**TASK PROMPT**
Write the entries out again exactly as they stand, but without the pictures.

**DATA SECTION**
-- Opening Marker --

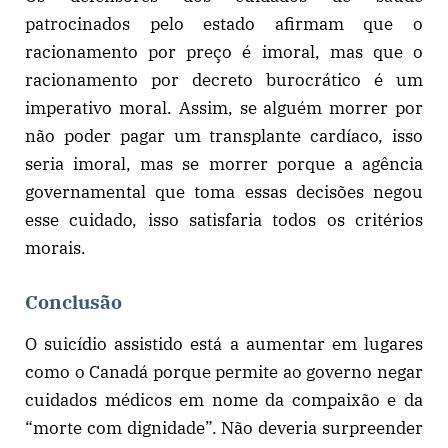
patrocinados pelo estado afirmam que o
racionamento por preço é imoral, mas que o
racionamento por decreto burocrático é um
imperativo moral. Assim, se alguém morrer por
não poder pagar um transplante cardíaco, isso
seria imoral, mas se morrer porque a agência
governamental que toma essas decisões negou
esse cuidado, isso satisfaria todos os critérios
morais.
Conclusão
O suicídio assistido está a aumentar em lugares
como o Canadá porque permite ao governo negar
cuidados médicos em nome da compaixão e da
“morte com dignidade”. Não deveria surpreender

-- Closing Marker --

**ANSWER AREA**
patrocinados pelo estado afirmam que o
racionamento por preço é imoral, mas que o
racionamento por decreto burocrático é um
imperativo moral. Assim, se alguém morrer por
não poder pagar um transplante cardíaco, isso
seria imoral, mas se morrer porque a agência
governamental que toma essas decisões negou
esse cuidado, isso satisfaria todos os critérios
morais.
Conclusão
O suicídio assistido está a aumentar em lugares
como o Canadá porque permite ao governo negar
cuidados médicos em nome da compaixão e da
“morte com dignidade”. Não deveria surpreender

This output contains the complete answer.